A single number is the answer: the count of lines in the records that hold the word "Vous".

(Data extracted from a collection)
◇ ◇ ◇ ◇ ◇ ◇ ◇
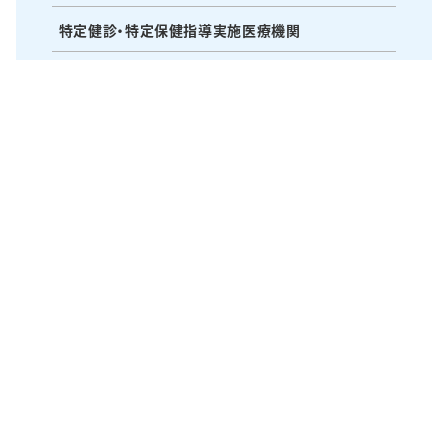
特定健診・特定保健指導実施医療機関
研修会・研究会・水曜会
医療・苦情相談窓口
〒514-1135 三重県津市久居本町1400番地の2
TEL：059-255-3155 FAX：059-256-5210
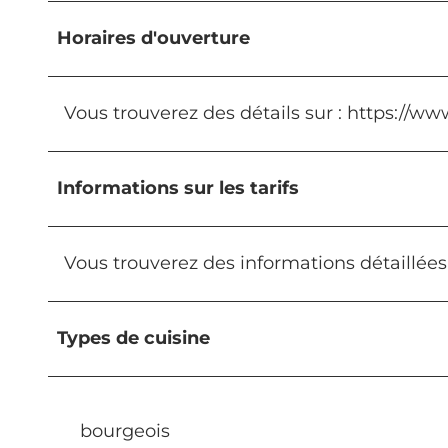
Horaires d'ouverture
Vous trouverez des détails sur : https://w
Informations sur les tarifs
Vous trouverez des informations détaillées
Types de cuisine
bourgeois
◇ ◇ ◇ ◇ ◇ ◇ ◇
## OUTPUT BELOW
2